Unexpectedly, Julian shuddered and turned up the collar of his coat. “Last night I was so upset I could hardly sleep,” he said. “He’s such a sweet boy, so silly; I’m really very fond of him. If anything should have happened to him I don’t know if I could bear it.”
He was looking over the hills, at all that grand cinematic expanse of men and wilderness and snow that lay beneath us; and though his voice was anxious there was a strange dreamy look on his face. The business had upset him, that I knew, but I also knew that there was something about the operatic sweep of the search which could not fail to appeal to him and that he was pleased, however obscurely, with the aesthetics of the thing.
Henry saw it, too. “Like something from Tolstoy, isn’t it?” he remarked.
Julian looked over his shoulder, and I was startled to see that there was real delight on his face.
“
Yes,
” he said. “Isn’t it, though?”
At about two in the afternoon, two men in dark overcoats walked up to us from nowhere.
“Charles Macaulay?” said the shorter of the two.

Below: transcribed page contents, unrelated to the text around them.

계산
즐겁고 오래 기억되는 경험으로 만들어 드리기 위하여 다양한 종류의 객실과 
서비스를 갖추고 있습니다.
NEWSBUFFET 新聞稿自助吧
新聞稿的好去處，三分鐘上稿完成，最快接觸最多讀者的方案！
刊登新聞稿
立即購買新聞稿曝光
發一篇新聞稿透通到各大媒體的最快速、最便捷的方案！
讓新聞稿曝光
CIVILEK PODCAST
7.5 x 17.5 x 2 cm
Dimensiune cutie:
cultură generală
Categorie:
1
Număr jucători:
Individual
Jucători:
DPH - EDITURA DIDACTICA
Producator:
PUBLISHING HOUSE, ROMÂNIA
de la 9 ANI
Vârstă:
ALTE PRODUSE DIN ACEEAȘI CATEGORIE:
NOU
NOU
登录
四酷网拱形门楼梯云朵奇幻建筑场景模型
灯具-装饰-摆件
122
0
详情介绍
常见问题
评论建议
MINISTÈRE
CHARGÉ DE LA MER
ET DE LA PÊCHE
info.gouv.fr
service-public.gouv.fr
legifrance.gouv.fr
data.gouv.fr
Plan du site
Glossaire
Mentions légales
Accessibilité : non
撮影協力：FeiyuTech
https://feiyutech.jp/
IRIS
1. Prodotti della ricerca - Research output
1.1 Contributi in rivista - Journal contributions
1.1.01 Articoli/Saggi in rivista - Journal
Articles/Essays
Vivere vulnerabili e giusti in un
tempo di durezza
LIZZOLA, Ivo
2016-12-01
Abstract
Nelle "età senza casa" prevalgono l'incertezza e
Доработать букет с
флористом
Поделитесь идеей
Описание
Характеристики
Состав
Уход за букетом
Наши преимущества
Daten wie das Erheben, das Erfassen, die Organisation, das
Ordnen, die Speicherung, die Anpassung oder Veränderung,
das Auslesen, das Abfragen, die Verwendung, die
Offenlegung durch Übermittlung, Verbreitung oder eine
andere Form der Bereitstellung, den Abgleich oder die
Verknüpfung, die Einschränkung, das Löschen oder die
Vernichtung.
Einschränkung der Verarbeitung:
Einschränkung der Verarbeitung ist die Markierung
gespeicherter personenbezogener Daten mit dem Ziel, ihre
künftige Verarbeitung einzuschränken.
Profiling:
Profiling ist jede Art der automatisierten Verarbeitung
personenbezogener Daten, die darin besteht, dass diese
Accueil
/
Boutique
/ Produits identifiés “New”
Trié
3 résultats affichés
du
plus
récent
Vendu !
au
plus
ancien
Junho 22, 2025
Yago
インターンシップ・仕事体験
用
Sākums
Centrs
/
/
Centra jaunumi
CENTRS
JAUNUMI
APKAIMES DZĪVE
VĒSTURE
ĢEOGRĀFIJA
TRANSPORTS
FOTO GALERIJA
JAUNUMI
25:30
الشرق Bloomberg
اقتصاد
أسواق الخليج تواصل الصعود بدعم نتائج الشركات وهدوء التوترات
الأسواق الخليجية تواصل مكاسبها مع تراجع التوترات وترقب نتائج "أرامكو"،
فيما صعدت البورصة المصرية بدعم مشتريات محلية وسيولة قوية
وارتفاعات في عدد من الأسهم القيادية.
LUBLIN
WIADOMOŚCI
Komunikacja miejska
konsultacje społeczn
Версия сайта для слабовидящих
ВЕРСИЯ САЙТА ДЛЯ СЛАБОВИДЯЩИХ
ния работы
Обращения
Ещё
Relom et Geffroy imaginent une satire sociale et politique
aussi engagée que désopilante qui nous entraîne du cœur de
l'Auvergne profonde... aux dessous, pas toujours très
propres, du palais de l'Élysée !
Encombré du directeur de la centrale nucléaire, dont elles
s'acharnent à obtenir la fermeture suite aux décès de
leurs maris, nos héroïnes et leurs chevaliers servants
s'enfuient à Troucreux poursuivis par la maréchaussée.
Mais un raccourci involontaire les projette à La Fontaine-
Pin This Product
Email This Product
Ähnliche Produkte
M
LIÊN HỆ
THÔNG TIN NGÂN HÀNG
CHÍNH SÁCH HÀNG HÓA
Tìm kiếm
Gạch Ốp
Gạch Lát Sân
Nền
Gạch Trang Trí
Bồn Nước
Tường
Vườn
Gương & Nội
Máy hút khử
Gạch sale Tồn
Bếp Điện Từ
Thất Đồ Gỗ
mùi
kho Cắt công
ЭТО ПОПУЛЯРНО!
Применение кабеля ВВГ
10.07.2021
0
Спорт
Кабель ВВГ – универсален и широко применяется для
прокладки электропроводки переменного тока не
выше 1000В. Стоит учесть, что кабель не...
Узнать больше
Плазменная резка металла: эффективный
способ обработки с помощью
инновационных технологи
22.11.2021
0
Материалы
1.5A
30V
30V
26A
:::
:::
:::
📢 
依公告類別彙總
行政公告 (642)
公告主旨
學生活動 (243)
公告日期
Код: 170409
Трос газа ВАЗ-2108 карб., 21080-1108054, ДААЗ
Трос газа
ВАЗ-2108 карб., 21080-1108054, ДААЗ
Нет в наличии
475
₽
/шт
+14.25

He was a barrel-chested fellow with hard, genial eyes.
Charles, beside me, stopped and looked at him blankly.
The man reached in his breast pocket and flipped out a badge. “Agent Harvey Davenport, Northeast Regional Division, FBI.”
For a moment I thought Charles might lose his composure. “What do you want?” he said, blinking.
“We’d like to talk to you, if you don’t mind.”
“It won’t take long,” said the taller man. He was an Italian with stooped shoulders and a sad, doughy nose. His voice was soft and pleasant.
Henry, Francis, Camilla had all stopped and were staring at the strangers with varying degrees of interest and alarm.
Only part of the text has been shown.